You are correct to mention that Tofino cannot perform such an operation natively, however it can be easily simulated.

If you really need to perform a shift, then you can do that with a small match-action table that has N actions. The shift value will be the key. Hence, the entry with the key value 1 will have an action that shifts the desired argument by 1 bit, the entry with key 2 will perform the shift by 2 bits, etc. The are other optimizations that can reduce the number of actions, as they will become a critical resource.

If all you need to do with the bitmap is to check iwhether bit N is set/clear then it is very easy to do with the TCAM.

Having said that, I noticed that you didn’t mention how such an operation could be helpful in your case. If you can elaborate, then one we can see if one of the approaches I just described might help in your case.

Last, but not least, if you are satisfied with my answers to your previous questions, please, acknowledge that and mark your question as answered. This will help other people on the forum, not to mention that it is a lot more fun to write a detailed reply knowing that it will not go into the void and be left unanswered.

Happy hacking,
Vladimir

1418915702 · November 25, 2025, 12:18pm

Dear Vladimir,

Thank you very much for your detailed explanation.
I realized that my original description was too confusing, so let me clarify my exact scenario with a much cleaner explanation.
My actual pipeline structure

After reviewing my design, the real logic is as follows:

Stage 1

A table lookup produces an action that contains two possible values:

DG8
DG0

Both values are needed for the next stage.
So the action of stage 1 outputs something like:
{ DG8 , DG0 }

Stage 2 (two tables inside the same stage)

In Stage 2, I have two tables:

TCAM table
SRAM table

The lookup key used in stage 2 is:
(DG8 or DG0) + processed_SRC_port

The real issue I am facing

Right now, to make DG0 + SRC_port match correctly in Stage 2,
my workaround has been:

To duplicate the tables (or create additional tables) in Stage 2, so that I can explicitly perform a second lookup using DG0.
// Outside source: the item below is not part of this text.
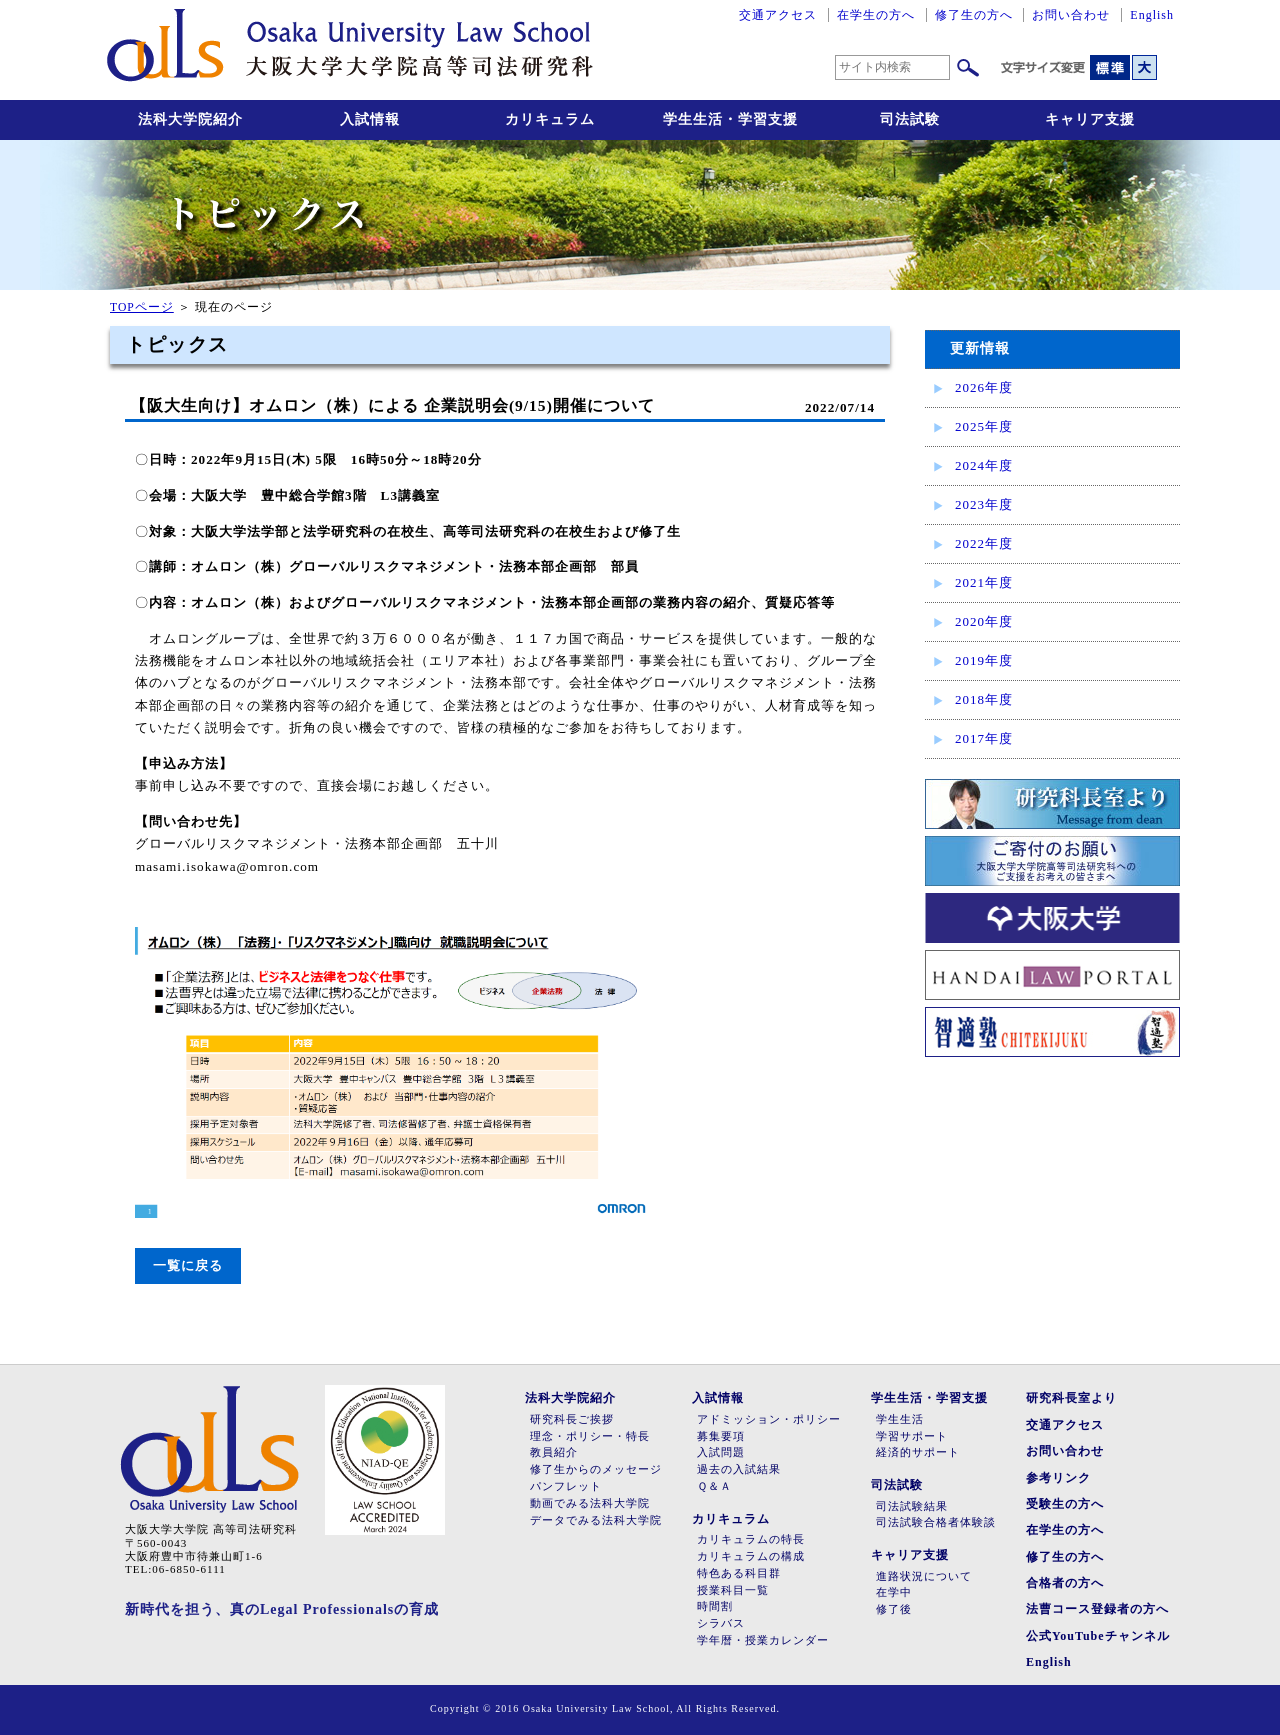 The height and width of the screenshot is (1735, 1280). I want to click on Ｑ＆Ａ, so click(714, 1486).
However, this causes the number of tables to grow significantly.
I would prefer not to duplicate tables if there is a better P4 idiom or Tofino capability to express this logic.

What I actually want to express

I want to perform something logically equivalent to:
Attempt lookup with (DG8 + SRC_port).
If this always misses, attempt lookup with (DG0 + SRC_port).
But I want:

both attempts to stay within the same stage,
without explicitly duplicating tables,
and ideally letting the compiler perform speculative parallel lookups if possible.

So my question is:

**What is the recommended way in P4/Tofino to express

“use two possible keys (DG8/SRCport and DG0/SRCport) when only the second one may match,
without duplicating tables”?**

Should this be done by:

two separate tables,
one table with two key fields,
using action profiles,
or some other standard approach?

Any guidance on the best practice here would be extremely helpful.
Also

I have marked all previous questions as answered.
Thank you again for your help and your very detailed explanations!

Best regards

p4prof · November 25, 2025, 6:59pm

Dear @1418915702 ,

Thank you for providing additional details.

If I understand you correctly, by “the action of stage 1 outputs something like:
{ DG8 , DG0 }“ you seem to mean that the first table assigns two metadata variables (e.g. gid1 and gid2) with different values (e.g. 8 and 0 (if RID is equal to C3) or 1 and 0 if RID is equal to R1)? Is that correct?

If so, you can create a TCAM table that matches on both gid1, gid2 and the udp.src_port and then make sure that the entries that match on gid1 (and ignore gid2) have higher priorities than those that match on gid2 and udp.src_port (while ignoring gid1).

This method, however, might be expensive not applicable to exact match tables.